Search the data below, and report every line in which "SundayMondayTuesdayWednesdayThursdayFrid" occurs.

********************

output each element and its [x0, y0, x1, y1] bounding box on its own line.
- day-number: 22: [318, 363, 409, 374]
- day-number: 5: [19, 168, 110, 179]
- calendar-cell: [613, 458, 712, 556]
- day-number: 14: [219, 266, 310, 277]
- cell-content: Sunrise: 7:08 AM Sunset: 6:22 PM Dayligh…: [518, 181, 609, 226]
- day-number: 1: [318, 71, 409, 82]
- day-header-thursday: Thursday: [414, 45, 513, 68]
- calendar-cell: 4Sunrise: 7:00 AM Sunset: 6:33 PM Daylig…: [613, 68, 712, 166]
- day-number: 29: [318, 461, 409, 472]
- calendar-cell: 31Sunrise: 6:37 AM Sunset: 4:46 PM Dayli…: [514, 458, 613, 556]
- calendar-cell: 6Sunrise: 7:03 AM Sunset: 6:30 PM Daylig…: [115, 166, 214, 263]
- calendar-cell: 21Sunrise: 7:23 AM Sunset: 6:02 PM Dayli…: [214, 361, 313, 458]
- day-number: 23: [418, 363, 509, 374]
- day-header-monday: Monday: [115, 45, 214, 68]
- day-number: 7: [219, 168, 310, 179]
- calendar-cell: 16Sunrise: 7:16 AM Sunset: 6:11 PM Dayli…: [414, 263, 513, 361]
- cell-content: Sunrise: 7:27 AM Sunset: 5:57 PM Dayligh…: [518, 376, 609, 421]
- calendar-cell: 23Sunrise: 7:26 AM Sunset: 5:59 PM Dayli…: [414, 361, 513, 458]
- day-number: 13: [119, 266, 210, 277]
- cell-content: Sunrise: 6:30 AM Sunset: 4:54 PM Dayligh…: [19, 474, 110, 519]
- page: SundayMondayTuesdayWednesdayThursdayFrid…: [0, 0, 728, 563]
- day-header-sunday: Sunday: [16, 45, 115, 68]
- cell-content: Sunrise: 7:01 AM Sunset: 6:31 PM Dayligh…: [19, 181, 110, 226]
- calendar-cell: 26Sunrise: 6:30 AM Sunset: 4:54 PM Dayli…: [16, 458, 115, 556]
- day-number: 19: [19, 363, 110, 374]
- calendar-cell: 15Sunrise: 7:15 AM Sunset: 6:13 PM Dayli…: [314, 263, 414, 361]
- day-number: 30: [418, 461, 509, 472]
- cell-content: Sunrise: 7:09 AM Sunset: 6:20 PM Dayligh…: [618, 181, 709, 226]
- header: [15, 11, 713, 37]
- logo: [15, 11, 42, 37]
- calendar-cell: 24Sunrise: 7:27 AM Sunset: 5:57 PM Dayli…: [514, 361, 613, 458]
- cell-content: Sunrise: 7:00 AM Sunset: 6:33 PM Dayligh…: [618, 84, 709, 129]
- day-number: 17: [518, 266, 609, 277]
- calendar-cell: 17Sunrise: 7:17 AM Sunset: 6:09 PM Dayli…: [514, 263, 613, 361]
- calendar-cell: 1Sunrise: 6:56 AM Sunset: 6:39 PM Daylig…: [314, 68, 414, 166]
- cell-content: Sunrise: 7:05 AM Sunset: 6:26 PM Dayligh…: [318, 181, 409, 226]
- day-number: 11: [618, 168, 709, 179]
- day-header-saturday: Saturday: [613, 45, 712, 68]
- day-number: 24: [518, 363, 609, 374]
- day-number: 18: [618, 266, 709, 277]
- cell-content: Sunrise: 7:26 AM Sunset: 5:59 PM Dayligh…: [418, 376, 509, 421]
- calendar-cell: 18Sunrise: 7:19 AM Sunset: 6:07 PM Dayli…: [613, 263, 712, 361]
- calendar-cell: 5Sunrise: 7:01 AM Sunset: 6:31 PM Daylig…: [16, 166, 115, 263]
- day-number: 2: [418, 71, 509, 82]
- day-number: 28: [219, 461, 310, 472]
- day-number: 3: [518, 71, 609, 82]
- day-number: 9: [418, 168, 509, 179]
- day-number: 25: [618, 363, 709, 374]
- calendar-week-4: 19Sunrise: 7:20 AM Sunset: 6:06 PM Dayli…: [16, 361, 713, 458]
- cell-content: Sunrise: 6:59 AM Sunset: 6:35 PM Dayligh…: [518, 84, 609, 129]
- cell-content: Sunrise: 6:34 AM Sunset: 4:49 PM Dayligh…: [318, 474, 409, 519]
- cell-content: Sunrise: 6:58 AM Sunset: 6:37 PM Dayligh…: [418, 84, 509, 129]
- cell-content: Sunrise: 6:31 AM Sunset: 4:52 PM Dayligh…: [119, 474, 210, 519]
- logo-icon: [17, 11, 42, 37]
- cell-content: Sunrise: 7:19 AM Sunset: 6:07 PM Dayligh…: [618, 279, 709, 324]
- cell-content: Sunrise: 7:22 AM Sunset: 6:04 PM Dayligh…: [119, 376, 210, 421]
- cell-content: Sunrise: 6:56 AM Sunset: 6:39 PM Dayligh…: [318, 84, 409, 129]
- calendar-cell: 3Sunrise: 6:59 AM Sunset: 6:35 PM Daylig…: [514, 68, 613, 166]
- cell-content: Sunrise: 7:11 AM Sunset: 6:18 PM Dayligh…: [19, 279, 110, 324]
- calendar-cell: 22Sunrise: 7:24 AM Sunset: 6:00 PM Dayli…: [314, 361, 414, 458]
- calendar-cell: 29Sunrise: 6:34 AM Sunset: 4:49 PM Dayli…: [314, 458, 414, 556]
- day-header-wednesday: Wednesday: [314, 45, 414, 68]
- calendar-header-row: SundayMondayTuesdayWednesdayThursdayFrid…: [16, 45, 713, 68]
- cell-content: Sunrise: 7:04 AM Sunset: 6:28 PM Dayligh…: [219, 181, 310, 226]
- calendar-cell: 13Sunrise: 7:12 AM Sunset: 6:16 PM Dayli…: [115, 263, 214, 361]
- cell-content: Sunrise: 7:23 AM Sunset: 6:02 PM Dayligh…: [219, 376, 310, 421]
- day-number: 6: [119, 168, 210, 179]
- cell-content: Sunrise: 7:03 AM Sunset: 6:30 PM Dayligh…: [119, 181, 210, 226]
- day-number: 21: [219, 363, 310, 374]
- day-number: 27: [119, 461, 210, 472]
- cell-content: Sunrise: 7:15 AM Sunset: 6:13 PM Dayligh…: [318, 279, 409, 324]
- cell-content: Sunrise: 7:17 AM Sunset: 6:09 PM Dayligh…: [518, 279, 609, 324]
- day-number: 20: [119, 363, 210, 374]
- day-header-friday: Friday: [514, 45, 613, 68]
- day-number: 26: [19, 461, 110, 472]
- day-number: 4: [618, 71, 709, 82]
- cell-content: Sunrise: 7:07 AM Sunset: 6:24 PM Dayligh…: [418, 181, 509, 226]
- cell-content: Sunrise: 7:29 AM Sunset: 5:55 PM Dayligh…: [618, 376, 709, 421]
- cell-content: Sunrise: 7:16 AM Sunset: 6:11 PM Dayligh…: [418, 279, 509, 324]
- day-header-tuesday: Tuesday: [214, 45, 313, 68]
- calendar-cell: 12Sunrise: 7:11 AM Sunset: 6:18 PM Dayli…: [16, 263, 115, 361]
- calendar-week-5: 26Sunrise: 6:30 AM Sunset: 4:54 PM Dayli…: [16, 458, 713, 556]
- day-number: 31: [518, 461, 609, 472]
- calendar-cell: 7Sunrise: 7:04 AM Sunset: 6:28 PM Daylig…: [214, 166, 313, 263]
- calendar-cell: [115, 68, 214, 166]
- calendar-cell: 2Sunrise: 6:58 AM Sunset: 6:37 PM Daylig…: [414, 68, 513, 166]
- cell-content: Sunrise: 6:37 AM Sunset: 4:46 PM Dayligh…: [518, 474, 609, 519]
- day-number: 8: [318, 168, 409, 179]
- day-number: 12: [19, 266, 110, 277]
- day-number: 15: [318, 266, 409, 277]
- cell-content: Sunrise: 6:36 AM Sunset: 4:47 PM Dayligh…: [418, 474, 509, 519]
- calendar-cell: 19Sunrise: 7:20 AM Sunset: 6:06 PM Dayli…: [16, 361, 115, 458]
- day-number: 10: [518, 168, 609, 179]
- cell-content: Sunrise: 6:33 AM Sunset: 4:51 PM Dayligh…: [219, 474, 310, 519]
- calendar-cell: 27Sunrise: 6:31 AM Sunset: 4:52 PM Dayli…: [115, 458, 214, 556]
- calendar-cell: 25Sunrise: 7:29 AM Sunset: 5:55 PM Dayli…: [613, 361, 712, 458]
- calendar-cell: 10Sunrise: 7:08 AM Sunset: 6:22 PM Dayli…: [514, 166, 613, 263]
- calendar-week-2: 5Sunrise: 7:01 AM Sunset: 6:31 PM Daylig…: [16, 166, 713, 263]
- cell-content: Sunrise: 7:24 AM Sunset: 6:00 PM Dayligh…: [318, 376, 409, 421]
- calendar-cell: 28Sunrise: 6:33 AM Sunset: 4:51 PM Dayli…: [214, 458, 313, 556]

********************

§ Exercise solution:
- page: SundayMondayTuesdayWednesdayThursdayFrid…: [0, 0, 728, 563]
- calendar-header-row: SundayMondayTuesdayWednesdayThursdayFrid…: [16, 45, 713, 68]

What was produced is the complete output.